Bicep resource definition

The workspaces/onlineEndpoints/deployments resource type can be deployed with operations that target:

Resource groups - See resource group deployment commands

For a list of changed properties in each API version, see change log.

Resource format

To create a Microsoft.MachineLearningServices/workspaces/onlineEndpoints/deployments resource, add the following Bicep to your template.

resource symbolicname 'Microsoft.MachineLearningServices/workspaces/onlineEndpoints/deployments@2024-01-01-preview' = {
  parent: resourceSymbolicName
  identity: {
    type: 'string'
    userAssignedIdentities: {
      {customized property}: {}
    }
  }
  kind: 'string'
  location: 'string'
  name: 'string'
  properties: {
    appInsightsEnabled: bool
    codeConfiguration: {
      codeId: 'string'
      scoringScript: 'string'
    }
    dataCollector: {
      collections: {
        {customized property}: {
          clientId: 'string'
          dataCollectionMode: 'string'
          dataId: 'string'
          samplingRate: int
        }
      }
      requestLogging: {
        captureHeaders: [
          'string'
        ]
      }
      rollingRate: 'string'
    }
    description: 'string'
    egressPublicNetworkAccess: 'string'
    environmentId: 'string'
    environmentVariables: {
      {customized property}: 'string'
    }
    instanceType: 'string'
    livenessProbe: {
      failureThreshold: int
      initialDelay: 'string'
      period: 'string'
      successThreshold: int
      timeout: 'string'
    }
    model: 'string'
    modelMountPath: 'string'
    properties: {
      {customized property}: 'string'
    }
    readinessProbe: {
      failureThreshold: int
      initialDelay: 'string'
      period: 'string'
      successThreshold: int
      timeout: 'string'
    }
    requestSettings: {
      maxConcurrentRequestsPerInstance: int
      maxQueueWait: 'string'
      requestTimeout: 'string'
    }
    scaleSettings: {
      scaleType: 'string'
      // For remaining properties, see OnlineScaleSettings objects
    }
    endpointComputeType: 'string'
    // For remaining properties, see OnlineDeploymentProperties objects
  }
  sku: {
    capacity: int
    family: 'string'
    name: 'string'
    size: 'string'
    tier: 'string'
  }
  tags: {
    {customized property}: 'string'
  }
}

OnlineScaleSettings objects

Set the scaleType property to specify the type of object.

For Default, use:

{
  scaleType: 'Default'
}

For TargetUtilization, use:

{
  maxInstances: int
  minInstances: int
  pollingInterval: 'string'
  scaleType: 'TargetUtilization'
  targetUtilizationPercentage: int
}

OnlineDeploymentProperties objects

Set the endpointComputeType property to specify the type of object.

For Kubernetes, use:

{
  containerResourceRequirements: {
    containerResourceLimits: {
      cpu: 'string'
      gpu: 'string'
      memory: 'string'
    }
    containerResourceRequests: {
      cpu: 'string'
      gpu: 'string'
      memory: 'string'
    }
  }
  endpointComputeType: 'Kubernetes'
}

For Managed, use:

{
  endpointComputeType: 'Managed'
}

Property Values

CodeConfiguration

Name	Description	Value
codeId	ARM resource ID of the code asset.	string
scoringScript	[Required] The script to execute on startup. eg. "score.py"	string Constraints: Min length = 1 Pattern = `[a-zA-Z0-9_]` (required)

Collection

Name	Description	Value
clientId	The msi client id used to collect logging to blob storage.
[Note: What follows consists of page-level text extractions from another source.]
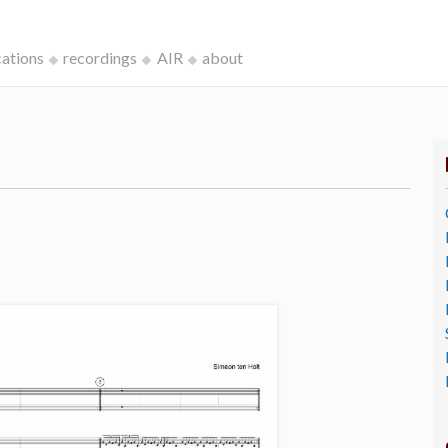
cations
recordings
AIR
about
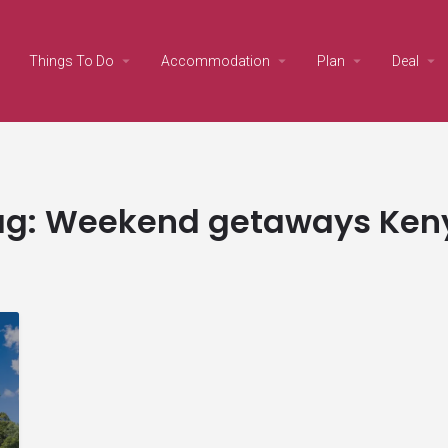
Things To Do
Accommodation
Plan
Deal
ag:
Weekend getaways Ken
If it's null,backend will pick a registered endpoint identity to auth.	string
dataCollectionMode	Enable or disable data collection.	'Disabled' 'Enabled'
dataId	The data asset arm resource id. Client side will ensure data asset is pointing to the blob storage, and backend will collect data to the blob storage.	string
samplingRate	The sampling rate for collection. Sampling rate 1.0 means we collect 100% of data by default.	int

ContainerResourceRequirements

Name	Description	Value
containerResourceLimits	Container resource limit info:	ContainerResourceSettings
containerResourceRequests	Container resource request info:	ContainerResourceSettings

ContainerResourceSettings

Name	Description	Value
cpu	Number of vCPUs request/limit for container. More info: https://kubernetes.io/docs/concepts/configuration/manage-compute-resources-container/	string
gpu	Number of Nvidia GPU cards request/limit for container. More info: https://kubernetes.io/docs/concepts/configuration/manage-compute-resources-container/	string
memory	Memory size request/limit for container. More info: https://kubernetes.io/docs/concepts/configuration/manage-compute-resources-container/	string

DataCollector

Name	Description	Value
collections	[Required] The collection configuration. Each collection has it own configuration to collect model data and the name of collection can be arbitrary string. Model data collector can be used for either payload logging or custom logging or both of them. Collection request and response are reserved for payload logging, others are for custom logging.	DataCollectorCollections (required)
requestLogging	The request logging configuration for mdc, it includes advanced logging settings for all collections. It's optional.	RequestLogging
rollingRate	When model data is collected to blob storage, we need to roll the data to different path to avoid logging all of them in a single blob file. If the rolling rate is hour, all data will be collected in the blob path /yyyy/MM/dd/HH/. If it's day, all data will be collected in blob path /yyyy/MM/dd/. The other benefit of rolling path is that model monitoring ui is able to select a time range of data very quickly.	'Day' 'Hour' 'Minute' 'Month' 'Year'

DataCollectorCollections

Name	Description	Value

DefaultScaleSettings

Name	Description	Value
scaleType	[Required] Type of deployment scaling algorithm	'Default' (required)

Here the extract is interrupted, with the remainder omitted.